Slashdot Mirror


Online Speech Indexing

Thomas Edwards from The Sync (where we host Geeks in Space) sent us an interesting site: "Speechbot" is a Compaq Research project that is indexing online radio shows. Apparently it found terms like 'Red Hat' and 'Yahoo' in past episodes of GiS. Interesting technology. Imagine when it lets me ask my TV to find me every show that mentions Sarah Michelle Gellar.

28 of 87 comments (clear)

  1. Re:Impressive...? by xyzzy · · Score: 3

    Ohoh, I've stirred up a firestorm here :-)

    Re: SQL -- it can be any SQL server, really. However, I will add that we are somewhat in bed with Microsoft on the visualization end, simply because IE5 does XML quite well (note to Mozilla people: get with the program).

    Re: Open source. Unfortunately, not up to me. Much of the technology is "open source" in the sense that papers have been published about it (not what you were looking for, I know), but we've already licensed some of the core technology to another company, and being a phone company (GTE) we consider the speech rec somewhat of a competitive advantage (wipe those Echelon thoughts out of your mind! We use it for call center and directory assistance automation! Sheesh :-)

    As I posted probably about 6 months ago in a thread about speech recognition, there are some significant issues with open-sourcing beyond the recognizer code. The learning processes behind the recognition are based on a considerable amount of data for which licensing is an issue, such as CNN broadcasts. In fact, we use over 100 hours of broadcast news audio to train the system, and several million words of text for the language model. This comes to us through the Linguistic Data Consortium at the University of Pennsylvania (http://www.ldc.upenn.edu). This is an academic group set up to maintain these common train-and-test databases for researchers, and there's a fairly sizeable fee to join. They handle the intellectual property issues with the training data.

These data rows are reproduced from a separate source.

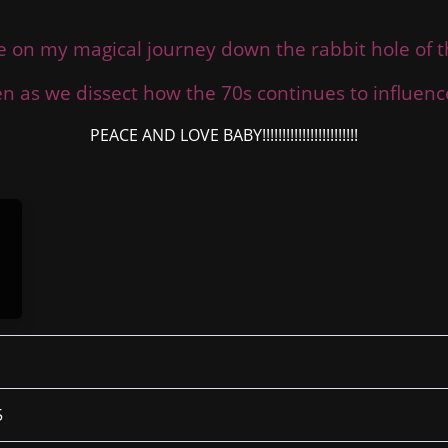
e on my magical journey down the rabbit hole of 
ten as we dissect how the 70s continues to influen
PEACE AND LOVE BABY!!!!!!!!!!!!!!!!!!!!!!!!
5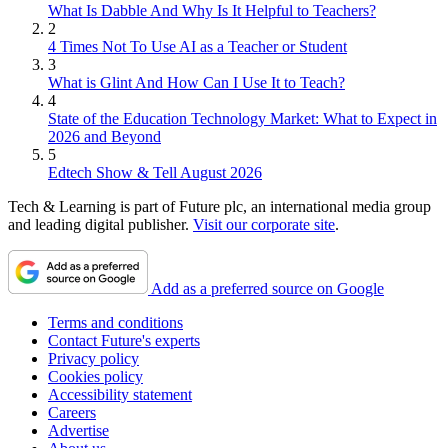
What Is Dabble And Why Is It Helpful to Teachers?
2
4 Times Not To Use AI as a Teacher or Student
3
What is Glint And How Can I Use It to Teach?
4
State of the Education Technology Market: What to Expect in
2026 and Beyond
5
Edtech Show & Tell August 2026
Tech & Learning is part of Future plc, an international media group
and leading digital publisher.
Visit our corporate site
.
Add as a preferred source on Google
Terms and conditions
Contact Future's experts
Privacy policy
Cookies policy
Accessibility statement
Careers
Advertise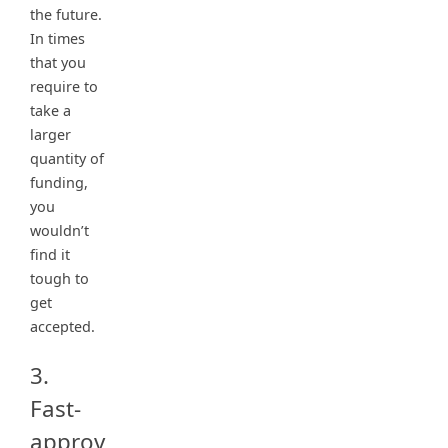
the future.
In times
that you
require to
take a
larger
quantity of
funding,
you
wouldn’t
find it
tough to
get
accepted.
3.
Fast-
approv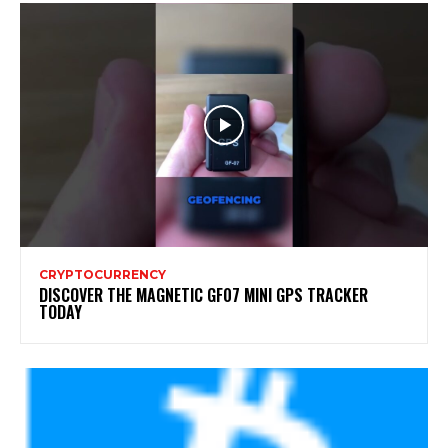
CRYPTOCURRENCY
DISCOVER THE MAGNETIC GF07 MINI GPS TRACKER
TODAY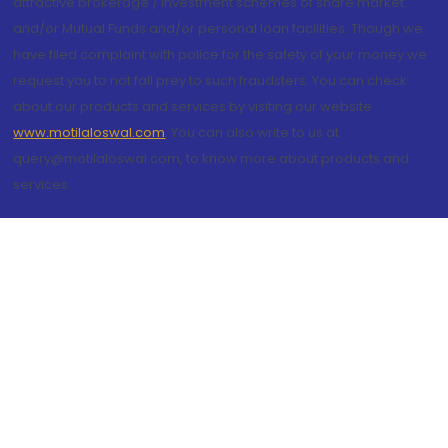
attractive brokerage / investment schemes of share market
and/or Mutual Funds and/or personal loan facilities. Though we
have filed complaint with police for the safety of your money we
request you to not fall prey to such fraudsters. You can check
about our products and services by visiting our website
www.motilaloswal.com
. You can also write to us at
query@motilaloswal.com, to know more about products and
services.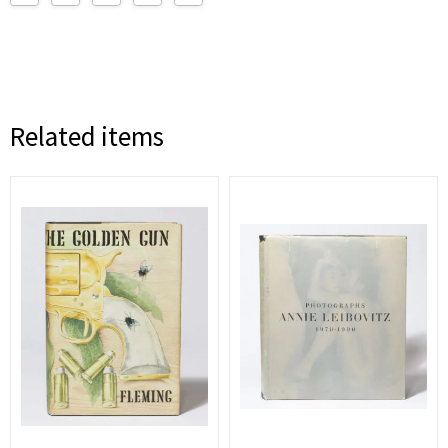
Related items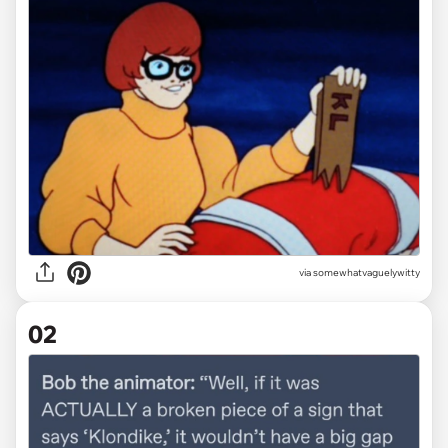
via
somewhatvaguelywitty
02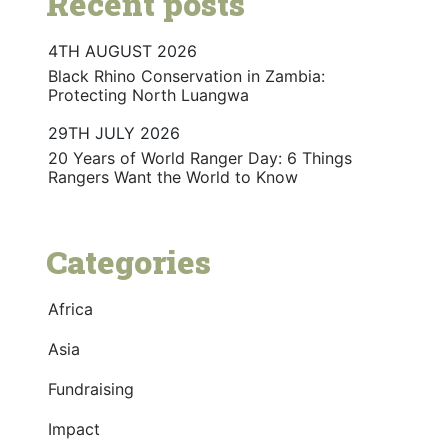
Recent posts
4TH AUGUST 2026
Black Rhino Conservation in Zambia:
Protecting North Luangwa
29TH JULY 2026
20 Years of World Ranger Day: 6 Things
Rangers Want the World to Know
Categories
Africa
Asia
Fundraising
Impact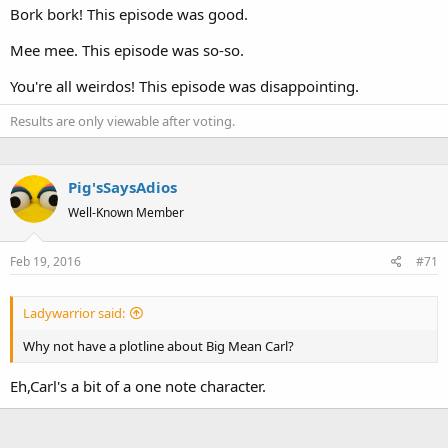
Bork bork! This episode was good.
Mee mee. This episode was so-so.
You're all weirdos! This episode was disappointing.
Results are only viewable after voting.
Pig'sSaysAdios
Well-Known Member
Feb 19, 2016
#71
Ladywarrior said:
Why not have a plotline about Big Mean Carl?
Eh,Carl's a bit of a one note character.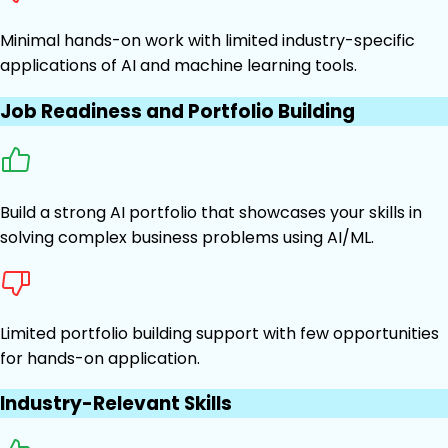
Minimal hands-on work with limited industry-specific
applications of AI and machine learning tools.
Job Readiness and Portfolio Building
Build a strong AI portfolio that showcases your skills in
solving complex business problems using AI/ML.
Limited portfolio building support with few opportunities
for hands-on application.
Industry-Relevant Skills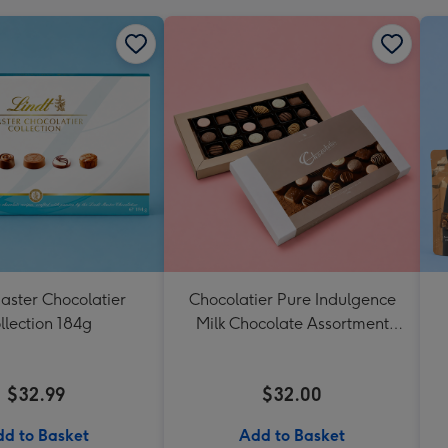
aster Chocolatier
Chocolatier Pure Indulgence
llection 184g
Milk Chocolate Assortment
190g
$32.99
$32.00
d to Basket
Add to Basket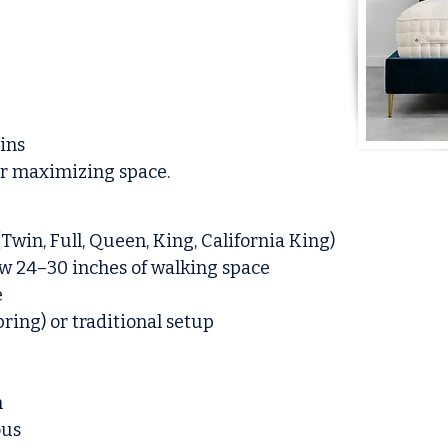
bins
or maximizing space.
Twin, Full, Queen, King, California King)
w 24–30 inches of walking space
e
ring) or traditional setup
n
ous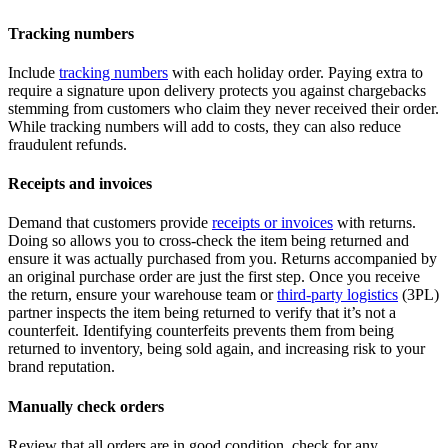
Tracking numbers
Include
tracking numbers
with each holiday order. Paying extra to
require a signature upon delivery protects you against chargebacks
stemming from customers who claim they never received their order.
While tracking numbers will add to costs, they can also reduce
fraudulent refunds.
Receipts and invoices
Demand that customers provide
receipts or invoices
with returns.
Doing so allows you to cross-check the item being returned and
ensure it was actually purchased from you. Returns accompanied by
an original purchase order are just the first step. Once you receive
the return, ensure your warehouse team or
third-party logistics
(3PL)
partner inspects the item being returned to verify that it’s not a
counterfeit. Identifying counterfeits prevents them from being
returned to inventory, being sold again, and increasing risk to your
brand reputation.
Manually check orders
Review that all orders are in good condition, check for any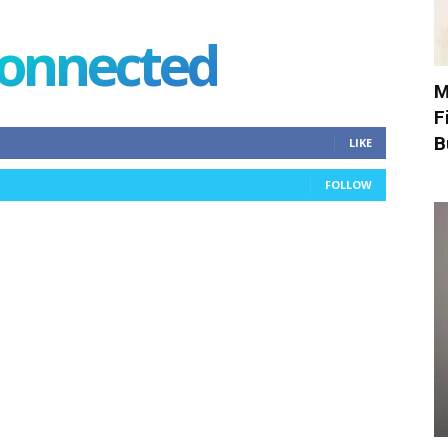
connected
M
F
B
LIKE
FOLLOW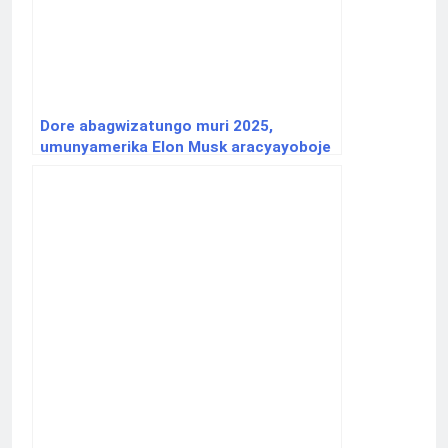
Dore abagwizatungo muri 2025,
umunyamerika Elon Musk aracyayoboje
inkoni y’icyuma.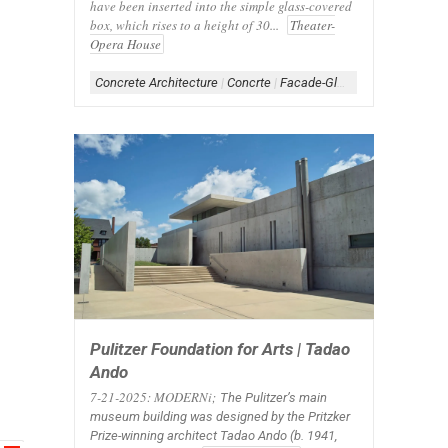
have been inserted into the simple glass-covered
box, which rises to a height of 30...
Theater-
Opera House
Concrete Architecture
|
Concrte
|
Facade-Glass
|
Form-Box
|
Gla
Pulitzer Foundation for Arts | Tadao
Ando
7-21-2025: MODERNi;
The Pulitzer’s main
museum building was designed by the Pritzker
Prize-winning architect Tadao Ando (b. 1941,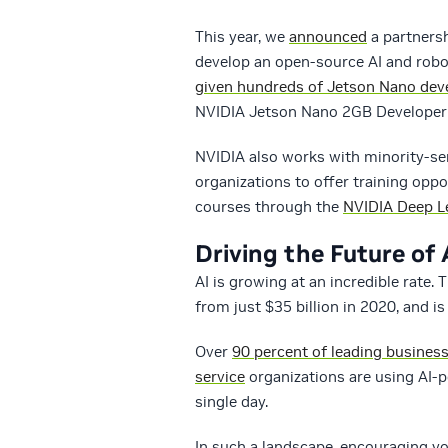
This year, we
announced
a partnersh
develop an open-source AI and robot
given hundreds of Jetson Nano deve
NVIDIA Jetson Nano 2GB Developer 
NVIDIA also works with minority-ser
organizations to offer training oppo
courses through the
NVIDIA Deep Le
Driving the Future of 
AI is growing at an incredible rate.
from just $35 billion in 2020, and i
Over
90 percent of leading busines
service
organizations are using AI
single day.
In such a landscape, encouraging yo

    And, unfortunately, without the training data, it's kind of hard to use the system. At least, if you want to use it on something it's not already trained on (in our case: north american broadcast news).

  2. The Remarkable Media Search by GoRK · · Score: 3

    What is particularly interesting to note is that the quality of these Internet Raido shows is generally fairly poor. The voice recognition and dictation software that I have toyed with before have always suggested using better microphones and higher sampling rates to achieve decent results. Some even claimed that low quality audio results in a severe accuracy penalty.

    It is very remarkable that this thing can index these low quality streams with the accuracy that they do! I hope that searchable media (other than text) continues to get better like this. Companies like Virage and Compaq definately deserve our support. I hope that standard interfaces appear soon.

    ~GoRK

  3. No linux? ESR is a duck? by Otto · · Score: 3

    It found no instances of the word Linux, which I found humorous.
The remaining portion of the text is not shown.